"IT'S KIND OF like violating the 55-mile-an-hour speed limit. You just don't feel you're doing anything wrong." The speaker is John Gray, president of the National Asphalt Pavement Association, and the subject is collusive bidding on highway contracts. There's a tendency among those who know about these things to shrug off violations. That kind of cynicism is now being proved wrong -- not just wrong morally, but wrong as a matter of fact.

A Justice Department investigation since 1979 has gained indictments against 186 individuals and 156 corporations on charges of bid rigging, mail fraud and perjury. Fully 131 executives and 114 corporations have entered guilty pleas, and 16 individuals and 10 corporations have been found guilty after trials; just nine individuals and six corporations have been acquitted. The government's investigation, beginning with contractors in Tennessee and Virginia, has spread into 17 states.

Justice Department sources estimate that highway contractors have made hundreds of millions of dollars in illicit profits from bid rigging. The government has collected $35 million in fines from companies in cases settled so far.

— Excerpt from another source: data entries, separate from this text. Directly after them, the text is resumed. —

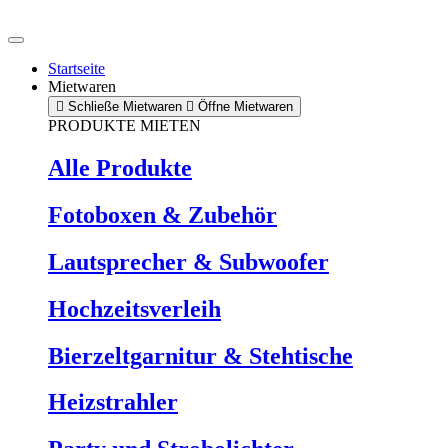
Zum
Inhalt
springen
Startseite
Mietwaren
Schließe Mietwaren
Öffne Mietwaren
PRODUKTE MIETEN
Alle Produkte
Fotoboxen & Zubehör
Lautsprecher & Subwoofer
Hochzeitsverleih
Bierzeltgarnitur & Stehtische
Heizstrahler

A 1974 amendment to the Sherman Antitrust Act provides penalties of up to $1 million for a corporation and $100,000 and three years in jail for an individual. Appropriately, the Federal Highway Administration can debar, and in many cases has debarred, convicted companies from bidding on further contracts.

These are entirely reasonable punishments. Price-fixing has been illegal since the Sherman Act was passed in 1890. The lengths to which bid riggers have gone -- meeting clandestinely, using code language -- suggest that they knew they were doing something wrong. Aside from actual coercion, there can be no greater offense against the free market system than collusive price-fixing.

Since the federal bid-rigging investigation began to build up steam in 1980, highway construction costs have declined by 10 percent, according to Federal Highway Administration figures. That gives some indication of the magnitude of the offense. Thanks are owed to officials in Justice and elsewhere who have been working to clean up this mess. Their success should silence cynics who counsel that nothing can be done about corrupt and inefficient practices in any area of life.